İSTANBUL (AA) - İslam Hukuku, İslami Bankacılık ve Finans Danışmanı Edib Smolo, İslami finans fikrini pazarlamanın çok zor olduğunu belirterek, "Hatta bunu Müslümanlara pazarlamak, gayrimüslimlere pazarlamaktan daha zor. Çünkü gayrimüslimler en nihayetinde kâra bakıyor. İster inanın ister inanmayın Malezya'daki İslami banka müşterilerinin çoğu gayrimüslimler. Çünkü bunun faydalarının farkındalar." dedi.
Smolo, Cumhurbaşkanlığı himayelerinde Türk Standardları Enstitüsü (TSE) ile İslam Ülkeleri Standartlar ve Metroloji Enstitüsü (SMIIC) iş birliğinde gerçekleştirilen Dünya Helal Zirvesi kapsamında düzenlenen "İslami Finans Penceresinden Ekonomik Krizler" başlıklı panelde, yapılan bir çalışmaya göre yalnızca geçen 20 yıl içinde kimi büyük kimi küçük 100 mali krizin olduğunu kaydetti.
Son mali krizin Büyük Buhran'dan bu yana yaşanan en büyük kriz olarak görüldüğünü ve bu krizin konvansiyonel finans sistemi içerisindeki hataları gösterdiğini aktaran Smolo, ancak bu mali krizden 7-8 yıl sonra bile işaret edilebilecek tek bir sebep ya da suçlunun olmadığını dile getirdi.
Smolo, bu krize sebep olan birçok sorun ve birçok hatanın mevcut olduğuna işaret ederek, bunların bazılarının düzenleme ve denetim eksikliği, borcun kontrolsüz artması, risklerin yanlış yönetimi ve şeffaflık eksikliği olduğunu ifade etti.
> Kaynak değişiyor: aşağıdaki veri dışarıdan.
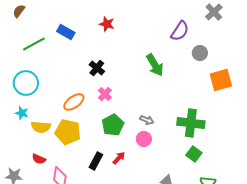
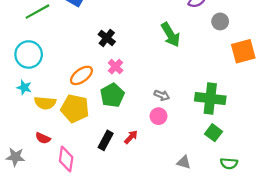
green pentagon: (113, 125) -> (112, 95), moved

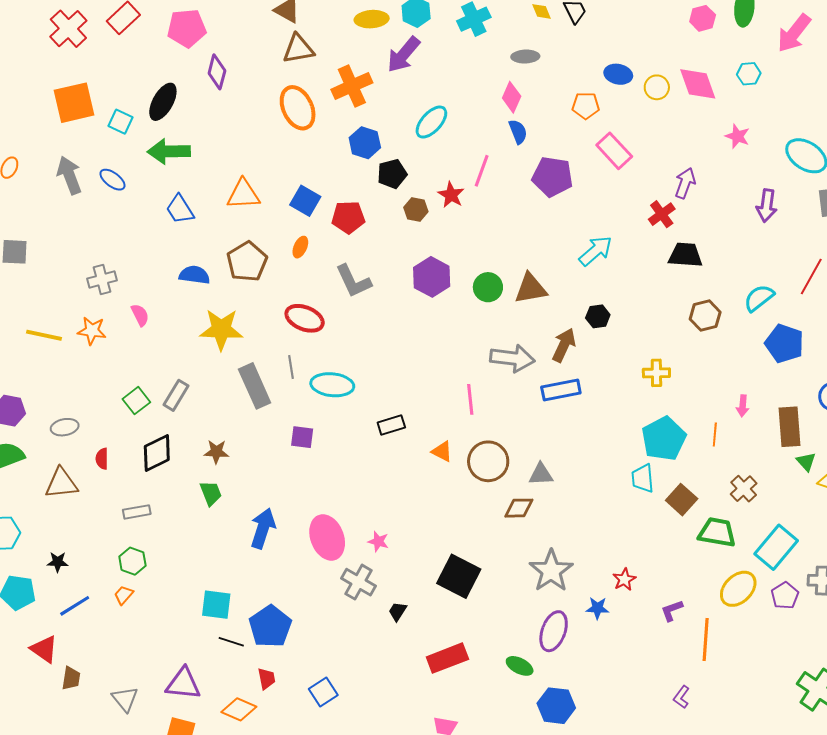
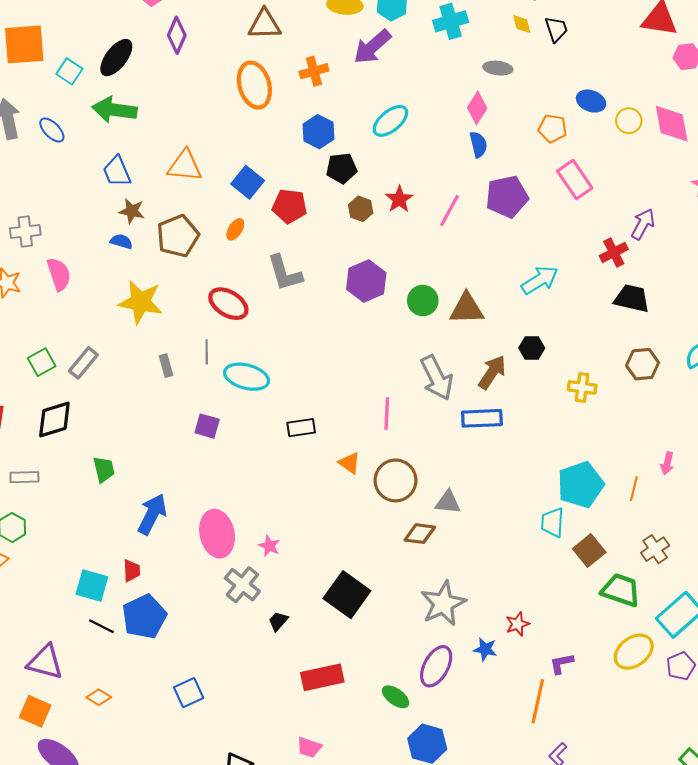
orange cross: (352, 86) -> (314, 71), size x0.7
pink line: (482, 171) -> (449, 210), moved
purple pentagon: (552, 177) -> (507, 197), turned -30
blue semicircle: (194, 275) -> (121, 241), size x0.7
pink semicircle: (140, 315) -> (59, 274), size x1.4
gray arrow: (512, 358) -> (437, 378), turned 48
yellow cross: (656, 373) -> (582, 387), moved
gray rectangle: (255, 386) -> (166, 366), size x0.5
brown star: (216, 452) -> (132, 211), moved
orange line: (706, 639) -> (538, 701), moved
red trapezoid: (266, 679) -> (132, 571), moved
orange diamond: (239, 709) -> (99, 697), size x0.7

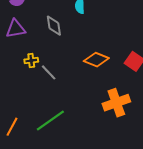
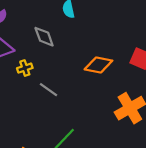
yellow cross: (31, 61) -> (25, 68), moved

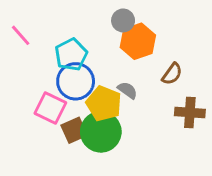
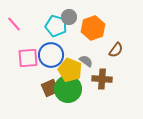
gray circle: (123, 20) -> (69, 17), moved
cyan pentagon: (71, 55) -> (56, 26), moved, turned -30
pink square: (50, 108) -> (28, 58), moved, turned -30
brown cross: (190, 112) -> (102, 79), moved

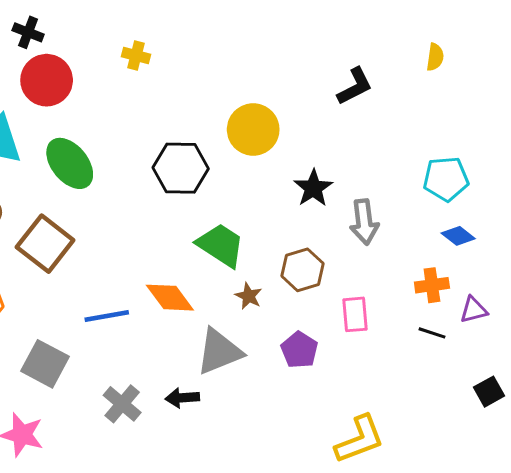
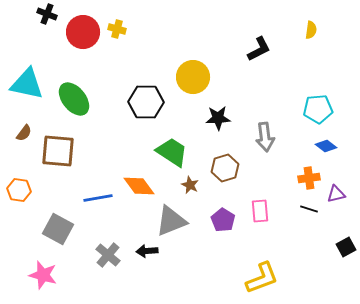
red circle: (47, 80) -> (83, 32), moved
black star: (313, 188) -> (218, 118), moved, turned 30
brown square: (45, 244) -> (58, 151), turned -33
pink rectangle: (355, 314) -> (260, 211), moved

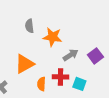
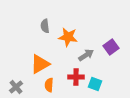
purple square: (95, 56) -> (111, 47), moved
orange semicircle: (41, 84) -> (49, 85), moved

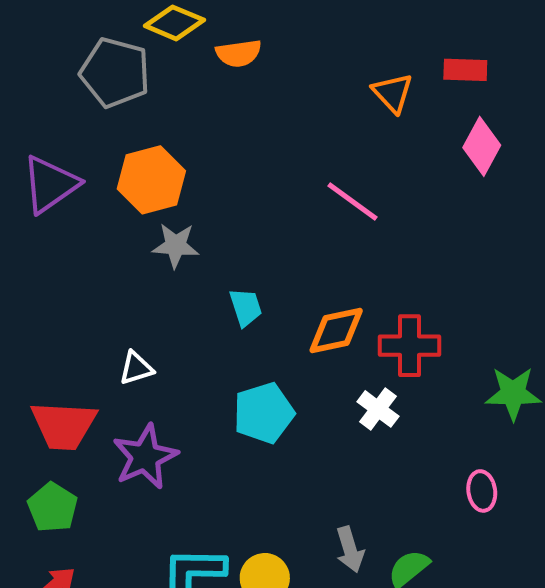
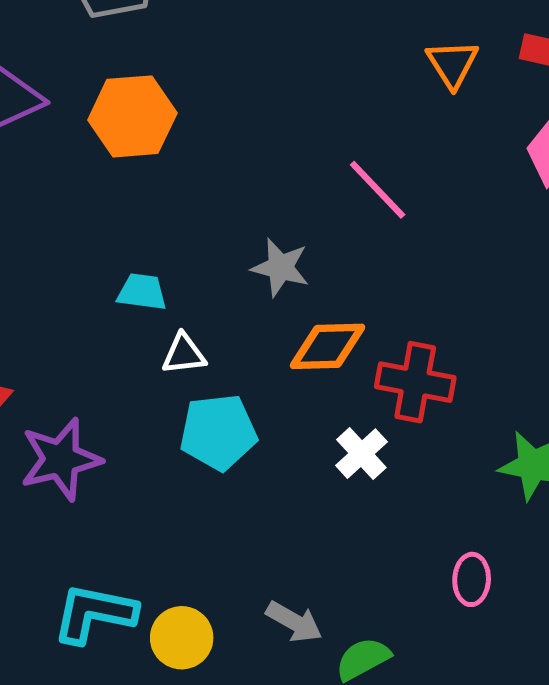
gray star: (176, 245) -> (280, 267), moved
cyan trapezoid: (246, 307) -> (142, 292), moved, turned -75
white triangle: (136, 368) -> (184, 354), moved
gray arrow: (350, 549) -> (294, 622), turned -54

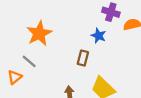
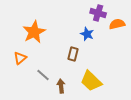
gray line: (29, 61) -> (43, 75), moved
orange triangle: (15, 77) -> (20, 58), moved

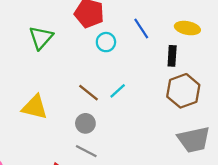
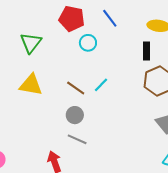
blue line: (141, 29) -> (110, 18), moved
yellow triangle: (35, 107) -> (31, 85), moved

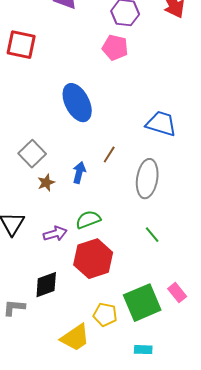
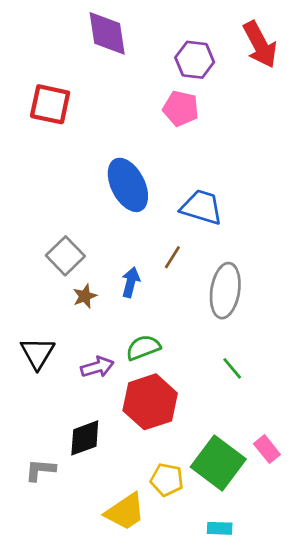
blue trapezoid: (161, 124) -> (202, 207), moved
green square: (142, 303) -> (218, 463), turned -30

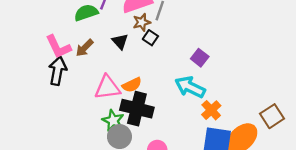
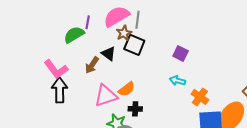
black square: (150, 38) -> (134, 45), size x1.5
brown arrow: (84, 48) -> (92, 65), moved
cyan arrow: (190, 87) -> (177, 81), size x0.6
black cross: (137, 109) -> (135, 109), size x0.5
"İstikrar uzun vadede istikrarsızlık getirir." sözünü anımsatan Smolo, son krize yönelik geriye dönük bakıldığında insanların uzun yıllar kredi kullandığını, ihtiyacı olmayanların bile yatırım fırsatı açısından kredi kullandığını belirterek, "Fakat sonra faiz oranları tekrar yükselmeye başladı. Böyle olunca ödeme konusunda sıkıntı yaşadılar." şeklinde konuştu.
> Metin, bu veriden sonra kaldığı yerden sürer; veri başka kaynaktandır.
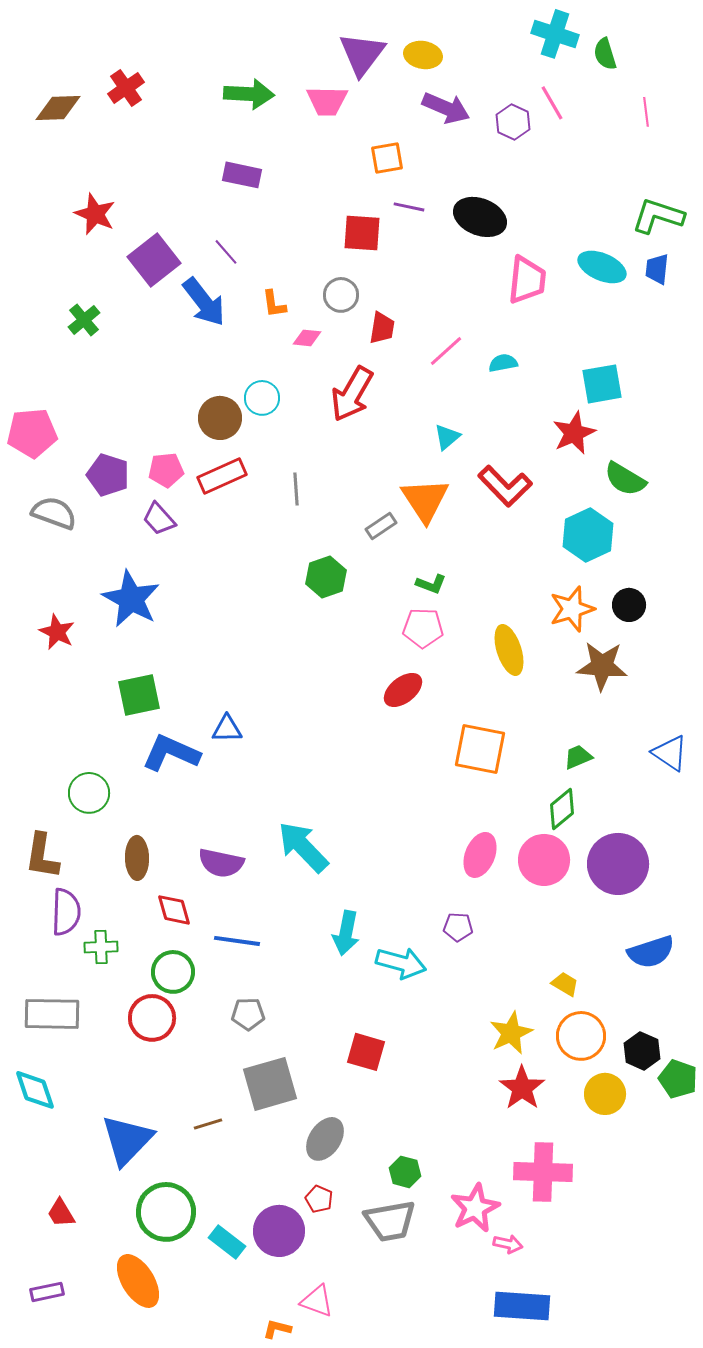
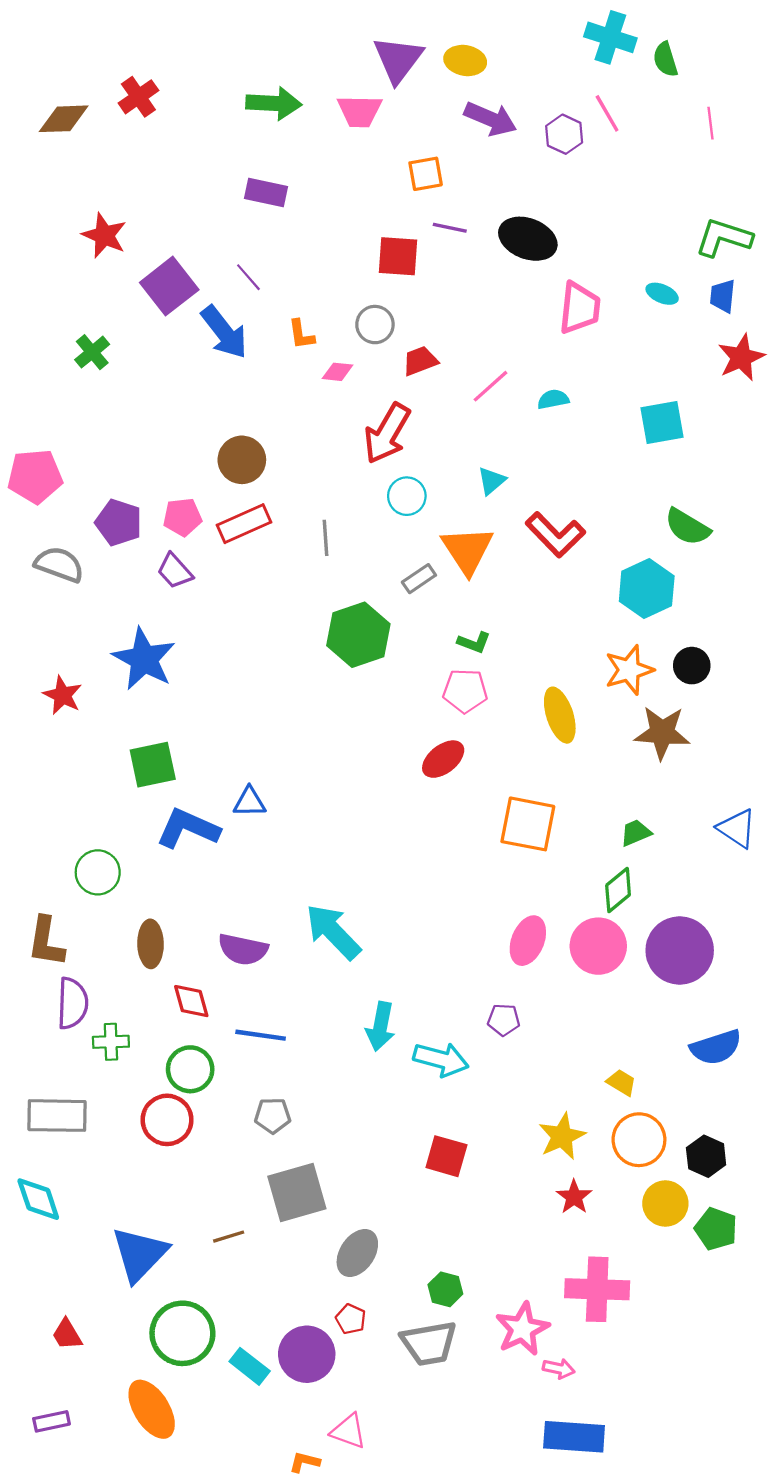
cyan ellipse: (602, 267) -> (662, 294), size x0.6
red trapezoid: (382, 328) -> (420, 361), turned -120
cyan circle: (262, 398) -> (407, 496), moved
red star: (574, 433) -> (741, 358), moved
green hexagon: (326, 577) -> (358, 635), size x1.4
red square: (366, 1052) -> (446, 1156), moved
green pentagon: (678, 1079) -> (716, 1229), moved
red star: (522, 1088) -> (574, 1197), size x0.7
Smolo, bugün İslami finansın büyüklüğünün 2 trilyon doların biraz üzerinde olduğuna, ancak bu rakamın küçük kaldığına dikkati çekerek, sözlerine şöyle devam etti:
"Hatta küresel mali sistemin yüzde 1'i kadar ancak. Dünyada 1,7 milyar kadar Müslüman var. Bu da şu anlama geliyor; 5 Müslümandan birisi bu sektörden hizmet alıyor. Yani İslami finansı yalnızca Müslümanlara uygularsak, dünya nüfusunun yüzde 20'si kadar bir pazarımızın olması gerekiyor. Yani İslami finansın çok büyük bir gelişme potansiyeli var. Müslüman nüfusun yüzde 80'ine henüz hizmet etmiyor.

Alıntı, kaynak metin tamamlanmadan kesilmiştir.